Another very necessary and useful tool to work from are x-rays. They are vitally important to making sure the proper amount of work is done and in just the right way. Without x-rays we cannot determine if or how much a coffin bone has rotated. Refer above to get instructions on how to take them. When to take them would be prior to the first trim by the founder specialist and at least every six months after that until your specialist releases you from the treatment program. Occasionally, it will be a good idea to have x-rays taken every three months, but six months is the usual norm. Every second set of x-rays can be just the lateral views if finances are an issue. That would mean that the first set should be a full set (laterals and front/back, known as A/P views), then the next set can be just laterals. They simply help to visually see the progress that’s been made and will help to determine if any changes are needed to the trim in order to continue the progress.

Your horse may have special needs or requirements outside of the founder issue. Never hide any pertinent information about your horse. Previous injuries, illnesses, previous founder episodes, any metabolic issues, etc. should be remembered and disclosed. Your horse’s treatment plan may be influenced by it and progress could be hindered by not disclosing it.

Chapter 17 – Is there only one trimming or shoeing protocol that works?

That’s a good question with no clear answer. We have already examined the age-old shoeing techniques that have had limited success and many more failures. But there are a few reasonably new shoeing techniques that claim success. That success, however, appears to be quite limited. When compared to a zero success rate, anything, even a one percent success rate, can seem better than nothing.

A general protocol having greater success is trimming for founder. There are a number of groups and organizations having some success with treating founder through trimming. Some protocols have more success than others.

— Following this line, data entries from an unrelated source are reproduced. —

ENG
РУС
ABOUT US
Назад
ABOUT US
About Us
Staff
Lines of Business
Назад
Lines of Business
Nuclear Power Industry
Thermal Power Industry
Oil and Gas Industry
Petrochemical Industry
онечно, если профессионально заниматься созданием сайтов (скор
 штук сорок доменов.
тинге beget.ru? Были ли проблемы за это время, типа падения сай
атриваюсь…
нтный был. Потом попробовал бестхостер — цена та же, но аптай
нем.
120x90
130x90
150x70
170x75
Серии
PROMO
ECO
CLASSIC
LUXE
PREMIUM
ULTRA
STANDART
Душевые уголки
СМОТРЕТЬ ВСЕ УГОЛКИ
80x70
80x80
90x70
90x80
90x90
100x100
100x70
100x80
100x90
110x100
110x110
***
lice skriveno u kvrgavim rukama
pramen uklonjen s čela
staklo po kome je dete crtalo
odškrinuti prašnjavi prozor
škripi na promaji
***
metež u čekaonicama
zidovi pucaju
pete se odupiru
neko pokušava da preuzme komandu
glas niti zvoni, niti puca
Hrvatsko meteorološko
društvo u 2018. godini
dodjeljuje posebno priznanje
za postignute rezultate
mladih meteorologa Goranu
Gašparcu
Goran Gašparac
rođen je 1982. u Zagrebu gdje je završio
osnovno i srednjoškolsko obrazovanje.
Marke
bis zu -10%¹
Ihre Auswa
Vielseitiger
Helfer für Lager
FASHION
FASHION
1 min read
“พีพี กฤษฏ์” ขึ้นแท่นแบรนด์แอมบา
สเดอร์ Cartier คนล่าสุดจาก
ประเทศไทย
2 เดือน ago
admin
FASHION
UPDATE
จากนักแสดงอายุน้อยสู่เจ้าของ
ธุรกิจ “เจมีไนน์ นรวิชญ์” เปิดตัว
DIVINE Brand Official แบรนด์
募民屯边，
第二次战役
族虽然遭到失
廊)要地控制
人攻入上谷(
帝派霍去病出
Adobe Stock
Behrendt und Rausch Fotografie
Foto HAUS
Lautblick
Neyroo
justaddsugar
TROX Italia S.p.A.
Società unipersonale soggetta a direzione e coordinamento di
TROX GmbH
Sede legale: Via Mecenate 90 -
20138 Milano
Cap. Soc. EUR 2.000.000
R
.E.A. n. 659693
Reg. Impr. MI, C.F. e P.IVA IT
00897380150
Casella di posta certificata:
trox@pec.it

If you contact each of these, a valid question to ask is not what success rate they have, but do they prefer to work on mild to moderate cases and do they take on any founder case regardless of severity. Another good question to ask is, can their protocol be adapted to any horse, with any severity, in any environment, given any variable? Some organizations prefer only to take on the mild cases because they can claim a higher success rate. The rest they recommend putting down. One organization, however, has had good success and they do not turn away cases simply because other groups or professionals have given up hope. They are able to adapt the trim and rehabilitation protocol to any horse in any part of the country. I am proud to be a founding member of that organization and I believe our work and our success, speaks for itself. When looking for someone to work on a foundered horse, it is very important to do research, talk to other horse owners with foundered horses, find out who has had the worst cases and investigate those cases. The approach and treatment of each case should be handled on an individual basis and should have a treatment and approach for addressing each case. The treatment should make logical sense. It should have sound reasoning. It should be backed up by pathological research. And it should be a treatment plan that can adapt to changing conditions. If the approach appears to be a ‘cookie cutter’ plan, that plan is likely going to be too rigid and will not be flexible enough to ‘bend and sway’ as conditions change and evolve. One thing to consider, though, is no matter which protocol you decide upon; give that protocol a chance to work. Unless there is a definite regress or absolute degrade in the condition of the horse that wasn’t warned or expected, stick with that protocol for a reasonable length of time. Three months would be a reasonable length of time before reevaluating. Don’t be afraid to question the treatment or protocol. The professional you have decided upon should be able to answer, in logical and clear terms, what is being done, why it’s being done and what the expected results should be. The bottom line is, the treatment should make good sense.